§ **THE PROBLEM**: Every line containing the word "Datenleck" is to be copied from the data below.

Saved data entries
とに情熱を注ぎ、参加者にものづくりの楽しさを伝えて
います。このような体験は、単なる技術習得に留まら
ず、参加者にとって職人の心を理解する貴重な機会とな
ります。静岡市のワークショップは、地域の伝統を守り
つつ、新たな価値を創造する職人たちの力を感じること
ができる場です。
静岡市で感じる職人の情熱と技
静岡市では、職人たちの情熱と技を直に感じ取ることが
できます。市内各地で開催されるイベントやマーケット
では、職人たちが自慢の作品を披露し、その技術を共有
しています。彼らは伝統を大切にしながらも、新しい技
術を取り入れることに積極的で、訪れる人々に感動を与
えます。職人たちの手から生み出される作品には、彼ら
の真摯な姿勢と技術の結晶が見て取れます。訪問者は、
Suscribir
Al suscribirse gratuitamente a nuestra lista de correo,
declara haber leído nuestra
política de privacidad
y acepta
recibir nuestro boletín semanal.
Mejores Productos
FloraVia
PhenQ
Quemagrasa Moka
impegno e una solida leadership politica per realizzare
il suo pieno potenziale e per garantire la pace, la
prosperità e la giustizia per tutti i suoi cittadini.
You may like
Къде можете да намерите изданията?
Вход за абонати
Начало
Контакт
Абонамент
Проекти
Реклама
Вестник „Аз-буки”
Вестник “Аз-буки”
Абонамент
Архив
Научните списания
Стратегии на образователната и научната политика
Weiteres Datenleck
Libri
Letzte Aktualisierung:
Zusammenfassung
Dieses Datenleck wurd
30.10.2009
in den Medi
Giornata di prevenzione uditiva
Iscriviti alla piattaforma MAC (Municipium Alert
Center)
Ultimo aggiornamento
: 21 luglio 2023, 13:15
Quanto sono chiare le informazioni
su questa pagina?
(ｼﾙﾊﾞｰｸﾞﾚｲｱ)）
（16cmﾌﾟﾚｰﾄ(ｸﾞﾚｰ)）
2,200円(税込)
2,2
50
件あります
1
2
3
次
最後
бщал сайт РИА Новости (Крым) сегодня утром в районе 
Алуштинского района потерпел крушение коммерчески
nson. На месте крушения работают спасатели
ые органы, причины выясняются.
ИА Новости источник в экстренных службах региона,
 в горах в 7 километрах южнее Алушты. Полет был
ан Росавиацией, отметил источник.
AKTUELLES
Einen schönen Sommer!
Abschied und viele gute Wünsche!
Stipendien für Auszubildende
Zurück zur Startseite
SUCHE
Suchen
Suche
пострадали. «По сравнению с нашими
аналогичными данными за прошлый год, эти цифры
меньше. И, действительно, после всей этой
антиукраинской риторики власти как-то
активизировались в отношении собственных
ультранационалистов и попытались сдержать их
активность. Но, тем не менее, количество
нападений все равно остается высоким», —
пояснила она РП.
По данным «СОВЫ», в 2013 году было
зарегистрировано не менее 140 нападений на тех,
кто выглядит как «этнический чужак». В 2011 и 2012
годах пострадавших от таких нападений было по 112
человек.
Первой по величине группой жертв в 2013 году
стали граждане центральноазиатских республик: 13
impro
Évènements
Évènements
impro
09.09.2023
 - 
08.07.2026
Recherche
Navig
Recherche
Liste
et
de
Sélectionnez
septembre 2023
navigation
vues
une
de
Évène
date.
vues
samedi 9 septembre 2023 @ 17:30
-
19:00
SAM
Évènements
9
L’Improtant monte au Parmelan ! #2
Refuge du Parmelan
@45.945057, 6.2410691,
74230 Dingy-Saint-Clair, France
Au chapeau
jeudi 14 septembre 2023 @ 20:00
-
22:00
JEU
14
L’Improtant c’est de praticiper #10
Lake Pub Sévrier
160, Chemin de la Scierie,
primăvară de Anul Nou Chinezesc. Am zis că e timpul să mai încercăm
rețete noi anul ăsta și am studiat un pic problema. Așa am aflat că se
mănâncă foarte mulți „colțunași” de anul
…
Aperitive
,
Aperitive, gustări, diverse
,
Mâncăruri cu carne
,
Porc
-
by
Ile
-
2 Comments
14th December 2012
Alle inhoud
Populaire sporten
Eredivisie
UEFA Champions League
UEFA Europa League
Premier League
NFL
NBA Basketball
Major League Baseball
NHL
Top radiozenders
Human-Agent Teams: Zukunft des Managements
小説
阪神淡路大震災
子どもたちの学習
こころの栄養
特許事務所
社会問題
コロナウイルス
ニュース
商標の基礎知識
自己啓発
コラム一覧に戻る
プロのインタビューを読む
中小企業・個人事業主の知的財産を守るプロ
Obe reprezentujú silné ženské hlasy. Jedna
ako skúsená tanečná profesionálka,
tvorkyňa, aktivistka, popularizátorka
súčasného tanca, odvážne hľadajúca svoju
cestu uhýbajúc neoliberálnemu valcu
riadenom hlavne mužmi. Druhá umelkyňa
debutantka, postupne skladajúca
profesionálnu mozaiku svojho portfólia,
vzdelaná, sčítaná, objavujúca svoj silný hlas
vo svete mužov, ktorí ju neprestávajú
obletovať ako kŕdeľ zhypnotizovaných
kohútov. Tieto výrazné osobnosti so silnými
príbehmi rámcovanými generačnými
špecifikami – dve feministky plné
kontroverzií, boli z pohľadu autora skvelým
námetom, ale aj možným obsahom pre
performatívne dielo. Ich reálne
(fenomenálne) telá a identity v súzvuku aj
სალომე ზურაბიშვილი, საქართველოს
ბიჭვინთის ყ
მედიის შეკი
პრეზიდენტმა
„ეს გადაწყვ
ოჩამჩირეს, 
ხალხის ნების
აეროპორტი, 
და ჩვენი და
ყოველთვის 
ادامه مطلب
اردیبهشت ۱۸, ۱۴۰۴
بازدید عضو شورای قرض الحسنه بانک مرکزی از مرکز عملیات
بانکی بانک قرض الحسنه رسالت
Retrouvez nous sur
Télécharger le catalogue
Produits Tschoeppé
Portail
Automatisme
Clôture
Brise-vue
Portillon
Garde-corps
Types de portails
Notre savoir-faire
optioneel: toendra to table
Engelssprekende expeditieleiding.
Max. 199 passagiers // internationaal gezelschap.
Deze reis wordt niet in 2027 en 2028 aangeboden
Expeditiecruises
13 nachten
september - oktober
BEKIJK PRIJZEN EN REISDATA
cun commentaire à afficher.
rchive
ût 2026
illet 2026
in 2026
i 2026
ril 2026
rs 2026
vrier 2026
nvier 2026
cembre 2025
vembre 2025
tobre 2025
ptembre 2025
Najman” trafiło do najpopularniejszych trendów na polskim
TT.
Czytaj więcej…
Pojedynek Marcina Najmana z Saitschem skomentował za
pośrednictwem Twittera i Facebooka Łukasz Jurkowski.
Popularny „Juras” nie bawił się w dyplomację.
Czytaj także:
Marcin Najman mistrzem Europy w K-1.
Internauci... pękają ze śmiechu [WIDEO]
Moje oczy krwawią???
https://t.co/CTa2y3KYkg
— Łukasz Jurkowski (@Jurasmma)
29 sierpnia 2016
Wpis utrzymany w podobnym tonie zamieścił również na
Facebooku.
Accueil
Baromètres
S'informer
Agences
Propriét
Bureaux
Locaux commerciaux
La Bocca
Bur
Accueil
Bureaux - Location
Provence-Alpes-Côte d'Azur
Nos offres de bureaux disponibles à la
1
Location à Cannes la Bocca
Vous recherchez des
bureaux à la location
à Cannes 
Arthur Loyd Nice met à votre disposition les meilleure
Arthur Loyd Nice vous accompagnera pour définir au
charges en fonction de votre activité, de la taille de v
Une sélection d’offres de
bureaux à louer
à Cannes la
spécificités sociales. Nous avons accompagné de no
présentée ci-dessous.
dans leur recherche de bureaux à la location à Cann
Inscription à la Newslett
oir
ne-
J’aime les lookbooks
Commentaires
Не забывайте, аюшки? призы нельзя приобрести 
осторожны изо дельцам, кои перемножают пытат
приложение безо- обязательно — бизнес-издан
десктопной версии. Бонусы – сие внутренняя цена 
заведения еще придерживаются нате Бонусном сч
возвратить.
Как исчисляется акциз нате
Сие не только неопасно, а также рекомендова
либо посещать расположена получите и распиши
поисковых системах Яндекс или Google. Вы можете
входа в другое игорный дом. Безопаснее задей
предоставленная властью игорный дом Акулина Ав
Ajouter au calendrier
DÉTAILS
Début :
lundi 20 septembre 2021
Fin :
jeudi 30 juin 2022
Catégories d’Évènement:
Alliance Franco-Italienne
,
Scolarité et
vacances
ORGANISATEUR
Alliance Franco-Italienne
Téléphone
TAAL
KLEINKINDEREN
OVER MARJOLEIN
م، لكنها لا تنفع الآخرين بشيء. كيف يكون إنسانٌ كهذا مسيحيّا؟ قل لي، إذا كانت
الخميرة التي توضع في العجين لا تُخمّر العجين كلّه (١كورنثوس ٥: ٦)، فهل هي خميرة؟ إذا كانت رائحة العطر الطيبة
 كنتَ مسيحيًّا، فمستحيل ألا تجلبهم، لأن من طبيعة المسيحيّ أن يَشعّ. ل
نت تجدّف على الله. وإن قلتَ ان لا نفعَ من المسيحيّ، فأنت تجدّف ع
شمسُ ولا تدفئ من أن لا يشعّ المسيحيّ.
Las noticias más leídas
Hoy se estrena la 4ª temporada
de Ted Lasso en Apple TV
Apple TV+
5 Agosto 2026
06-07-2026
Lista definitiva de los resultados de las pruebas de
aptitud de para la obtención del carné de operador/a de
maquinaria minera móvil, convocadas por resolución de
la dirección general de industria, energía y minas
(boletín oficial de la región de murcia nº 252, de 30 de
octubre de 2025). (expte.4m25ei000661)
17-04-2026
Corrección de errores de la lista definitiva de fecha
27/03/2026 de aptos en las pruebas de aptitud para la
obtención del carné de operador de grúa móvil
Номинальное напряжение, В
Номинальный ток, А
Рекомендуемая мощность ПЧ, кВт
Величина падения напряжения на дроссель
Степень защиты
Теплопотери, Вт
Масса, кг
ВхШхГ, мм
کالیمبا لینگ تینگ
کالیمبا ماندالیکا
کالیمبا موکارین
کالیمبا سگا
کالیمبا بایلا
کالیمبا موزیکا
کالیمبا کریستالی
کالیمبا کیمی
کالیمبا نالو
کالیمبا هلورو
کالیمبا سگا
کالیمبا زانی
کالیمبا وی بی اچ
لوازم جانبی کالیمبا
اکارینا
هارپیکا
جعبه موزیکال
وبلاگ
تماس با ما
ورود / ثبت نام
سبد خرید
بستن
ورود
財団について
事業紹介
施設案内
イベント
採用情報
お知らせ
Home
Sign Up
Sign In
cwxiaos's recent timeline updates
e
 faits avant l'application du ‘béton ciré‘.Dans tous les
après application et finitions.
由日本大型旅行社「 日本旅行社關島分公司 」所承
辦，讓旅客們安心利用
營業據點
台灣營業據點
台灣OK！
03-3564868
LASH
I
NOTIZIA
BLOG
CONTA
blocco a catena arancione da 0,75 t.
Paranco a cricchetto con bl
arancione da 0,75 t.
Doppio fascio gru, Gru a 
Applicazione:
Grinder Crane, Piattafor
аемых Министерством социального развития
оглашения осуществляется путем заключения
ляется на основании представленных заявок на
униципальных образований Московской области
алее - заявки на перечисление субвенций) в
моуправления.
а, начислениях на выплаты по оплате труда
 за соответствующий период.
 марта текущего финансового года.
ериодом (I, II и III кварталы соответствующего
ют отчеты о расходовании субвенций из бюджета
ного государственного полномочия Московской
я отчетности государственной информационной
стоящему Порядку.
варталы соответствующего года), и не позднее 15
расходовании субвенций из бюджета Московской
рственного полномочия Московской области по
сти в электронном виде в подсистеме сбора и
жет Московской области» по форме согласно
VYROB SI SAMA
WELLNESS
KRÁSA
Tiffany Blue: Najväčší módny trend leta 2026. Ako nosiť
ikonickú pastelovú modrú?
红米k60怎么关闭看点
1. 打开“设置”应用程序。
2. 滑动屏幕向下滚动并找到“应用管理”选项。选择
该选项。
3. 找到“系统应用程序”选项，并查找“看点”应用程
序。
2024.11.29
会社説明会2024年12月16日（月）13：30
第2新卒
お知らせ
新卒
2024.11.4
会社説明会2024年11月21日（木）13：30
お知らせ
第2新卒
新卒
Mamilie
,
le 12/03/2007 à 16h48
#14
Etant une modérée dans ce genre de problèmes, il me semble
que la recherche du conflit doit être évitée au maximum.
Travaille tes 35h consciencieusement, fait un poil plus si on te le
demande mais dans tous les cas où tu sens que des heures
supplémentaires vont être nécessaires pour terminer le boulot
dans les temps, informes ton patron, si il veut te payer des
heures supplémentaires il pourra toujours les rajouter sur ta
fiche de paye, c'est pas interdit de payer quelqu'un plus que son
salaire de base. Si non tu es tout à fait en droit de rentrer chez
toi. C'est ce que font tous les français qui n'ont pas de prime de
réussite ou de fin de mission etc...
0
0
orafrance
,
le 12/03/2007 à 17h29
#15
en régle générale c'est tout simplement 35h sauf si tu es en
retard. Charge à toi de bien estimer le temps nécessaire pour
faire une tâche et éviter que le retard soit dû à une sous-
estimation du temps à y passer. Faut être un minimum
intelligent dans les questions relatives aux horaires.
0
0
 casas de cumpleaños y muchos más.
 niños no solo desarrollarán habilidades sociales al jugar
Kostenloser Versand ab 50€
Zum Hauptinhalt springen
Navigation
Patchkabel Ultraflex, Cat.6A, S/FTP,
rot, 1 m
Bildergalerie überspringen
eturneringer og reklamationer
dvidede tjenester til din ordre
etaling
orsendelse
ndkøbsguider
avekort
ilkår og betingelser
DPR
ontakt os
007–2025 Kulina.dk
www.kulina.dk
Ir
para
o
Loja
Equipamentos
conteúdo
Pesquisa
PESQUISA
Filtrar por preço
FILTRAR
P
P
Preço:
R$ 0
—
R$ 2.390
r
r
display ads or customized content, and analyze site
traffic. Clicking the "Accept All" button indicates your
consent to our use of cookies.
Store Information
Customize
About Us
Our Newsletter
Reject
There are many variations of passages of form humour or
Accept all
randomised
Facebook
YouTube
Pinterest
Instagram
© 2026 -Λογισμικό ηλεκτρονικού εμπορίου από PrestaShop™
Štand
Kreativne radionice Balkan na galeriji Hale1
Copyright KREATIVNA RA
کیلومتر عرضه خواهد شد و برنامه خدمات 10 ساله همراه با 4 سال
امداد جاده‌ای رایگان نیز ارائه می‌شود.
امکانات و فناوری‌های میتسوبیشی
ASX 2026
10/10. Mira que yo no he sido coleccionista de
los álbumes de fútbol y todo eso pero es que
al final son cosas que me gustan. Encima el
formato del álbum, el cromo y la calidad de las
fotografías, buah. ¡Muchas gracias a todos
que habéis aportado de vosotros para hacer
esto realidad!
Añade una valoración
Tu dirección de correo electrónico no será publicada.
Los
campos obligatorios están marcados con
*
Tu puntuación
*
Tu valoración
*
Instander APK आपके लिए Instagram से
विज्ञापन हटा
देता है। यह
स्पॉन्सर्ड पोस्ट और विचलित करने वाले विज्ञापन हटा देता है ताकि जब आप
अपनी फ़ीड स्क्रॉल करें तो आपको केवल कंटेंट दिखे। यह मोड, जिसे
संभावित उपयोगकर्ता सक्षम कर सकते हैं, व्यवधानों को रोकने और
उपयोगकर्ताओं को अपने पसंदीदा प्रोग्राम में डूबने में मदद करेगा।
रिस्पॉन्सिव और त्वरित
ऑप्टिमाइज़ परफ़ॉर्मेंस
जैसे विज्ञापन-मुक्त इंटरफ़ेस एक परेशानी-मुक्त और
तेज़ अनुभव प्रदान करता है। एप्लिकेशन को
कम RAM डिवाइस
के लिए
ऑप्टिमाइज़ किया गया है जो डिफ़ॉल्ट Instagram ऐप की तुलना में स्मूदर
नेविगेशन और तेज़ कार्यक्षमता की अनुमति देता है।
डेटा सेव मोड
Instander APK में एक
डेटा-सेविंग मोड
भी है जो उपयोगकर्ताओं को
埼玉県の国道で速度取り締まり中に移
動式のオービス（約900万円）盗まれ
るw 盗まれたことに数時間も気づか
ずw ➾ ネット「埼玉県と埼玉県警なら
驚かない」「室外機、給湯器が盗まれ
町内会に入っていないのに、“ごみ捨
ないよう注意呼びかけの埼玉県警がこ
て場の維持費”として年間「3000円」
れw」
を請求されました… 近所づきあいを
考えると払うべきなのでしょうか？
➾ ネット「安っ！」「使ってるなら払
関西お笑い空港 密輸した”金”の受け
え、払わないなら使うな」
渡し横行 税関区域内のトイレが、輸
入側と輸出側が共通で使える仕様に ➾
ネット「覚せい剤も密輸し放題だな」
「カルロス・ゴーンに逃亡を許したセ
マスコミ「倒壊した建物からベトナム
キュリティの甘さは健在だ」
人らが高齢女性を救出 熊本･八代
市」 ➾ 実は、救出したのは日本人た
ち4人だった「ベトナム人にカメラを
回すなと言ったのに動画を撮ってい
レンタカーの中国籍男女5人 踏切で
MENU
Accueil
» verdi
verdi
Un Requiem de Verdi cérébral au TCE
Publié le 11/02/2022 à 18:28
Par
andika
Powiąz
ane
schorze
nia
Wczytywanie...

§ **SOLVED PROBLEM**:
Weiteres Datenleck
Dieses Datenleck wurd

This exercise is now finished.